Nanotubes selective wrapping has been shown by various groups through the usage of numerous synthetic polymers and DNA. In the suspension of toluene, highly selective separation of near-armchair chiralities is seen. In the separated suspensions, when laser grown nanotubes are applied, carbon nanotubes and HiPCo nanotubes have different chiralities. Organic solvents dissolve fullerenes pretty well in organic solvents, for instance, benzene, xylene, toluene, and others. Although, direct dispersion in the polar solvents is restricted; when polar organic solvents (acetone, ethanol) is mixed with fullerenes solution with apolar solvents, in the polar phase appearance of stable colloidal fullerene clusters precipitates appears.
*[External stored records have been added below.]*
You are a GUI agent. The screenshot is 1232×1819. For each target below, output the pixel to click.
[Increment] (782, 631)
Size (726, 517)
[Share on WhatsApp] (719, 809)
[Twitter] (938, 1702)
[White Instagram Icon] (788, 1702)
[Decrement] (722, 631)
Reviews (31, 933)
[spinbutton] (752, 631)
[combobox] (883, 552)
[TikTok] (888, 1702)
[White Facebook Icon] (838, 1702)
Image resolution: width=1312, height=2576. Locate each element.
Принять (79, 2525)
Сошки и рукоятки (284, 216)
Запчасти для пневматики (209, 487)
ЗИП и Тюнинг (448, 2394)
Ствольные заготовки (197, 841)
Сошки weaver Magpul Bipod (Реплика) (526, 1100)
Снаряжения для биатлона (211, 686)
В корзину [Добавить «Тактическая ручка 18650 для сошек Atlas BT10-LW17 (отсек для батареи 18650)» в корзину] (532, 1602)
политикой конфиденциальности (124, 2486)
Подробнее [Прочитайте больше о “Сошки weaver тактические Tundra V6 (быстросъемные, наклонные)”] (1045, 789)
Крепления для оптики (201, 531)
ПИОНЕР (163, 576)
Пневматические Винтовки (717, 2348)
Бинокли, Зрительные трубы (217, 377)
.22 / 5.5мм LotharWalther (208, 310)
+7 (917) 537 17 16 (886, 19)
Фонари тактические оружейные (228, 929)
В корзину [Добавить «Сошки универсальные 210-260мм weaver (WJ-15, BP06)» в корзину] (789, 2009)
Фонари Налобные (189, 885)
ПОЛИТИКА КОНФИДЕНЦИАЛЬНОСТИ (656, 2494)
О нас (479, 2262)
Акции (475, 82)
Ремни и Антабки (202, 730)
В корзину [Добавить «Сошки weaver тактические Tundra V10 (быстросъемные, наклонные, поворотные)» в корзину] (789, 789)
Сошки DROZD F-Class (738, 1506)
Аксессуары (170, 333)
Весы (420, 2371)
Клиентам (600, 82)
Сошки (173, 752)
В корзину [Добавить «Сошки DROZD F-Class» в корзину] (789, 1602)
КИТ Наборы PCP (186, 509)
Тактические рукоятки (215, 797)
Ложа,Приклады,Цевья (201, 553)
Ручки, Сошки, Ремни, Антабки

A surface that’s negatively charged describes colloidal particle stability. Applications in biomedicine are offered either by attaching carboxyl groups on the surface or by dispersions in water via complexing fullerenes with cyclodextrin. Further derivatives that are appropriate for both apolar and polar solvents show potential in thin-film applications in electronics. Dispersion of pristine carbon nanotubes is possible in numerous organic solvents in polymers, and when surfactants are used, they can be dispersed in water too. Based on the functional groups’ nature, carbon nanotubes having functional side-groups can be suspended in numerous solvents.
Thin graphite flakes and graphene sheets dispersion can be made by strong ultrasonic treatment of microscopic graphitic particles, but if there is an addition of surfactants, it can be in the water too. Commonly, the preparation of graphene dispersion is dependent on graphite oxide, which is achieved by graphite particles partial oxidation in strong oxidizing acids. For getting graphene, graphite oxide should be reduced in hydrazine. Exfoliation in hydrazine is also stated. Through Congo Red molecules’ π−π stacking on the surface, pristine graphene’s noncovalent functionalization has been effective in dispersing the hybrid nanoparticles in a broad range of solvents. In the same manner, carbon nanotubes’ surface has both nanocomposites, and graphene oxide adsorbed in it, and both can be suspended in aqueous media.
Nanoparticles have some remarkable surface properties that make them attractive and useful. The dispersion of nanoparticles is the main topic. Nanoparticles can be dispersed in three different ways. Between nanoparticles, there are attractive forces of van der Waals and some other attractive forces. Surface modification is compulsory for enabling the preparation of dispersions in a huge range of solvents. Applications in biomedicine are offered. Many carbon nanomaterials can be dispersed too and are discussed here in detail.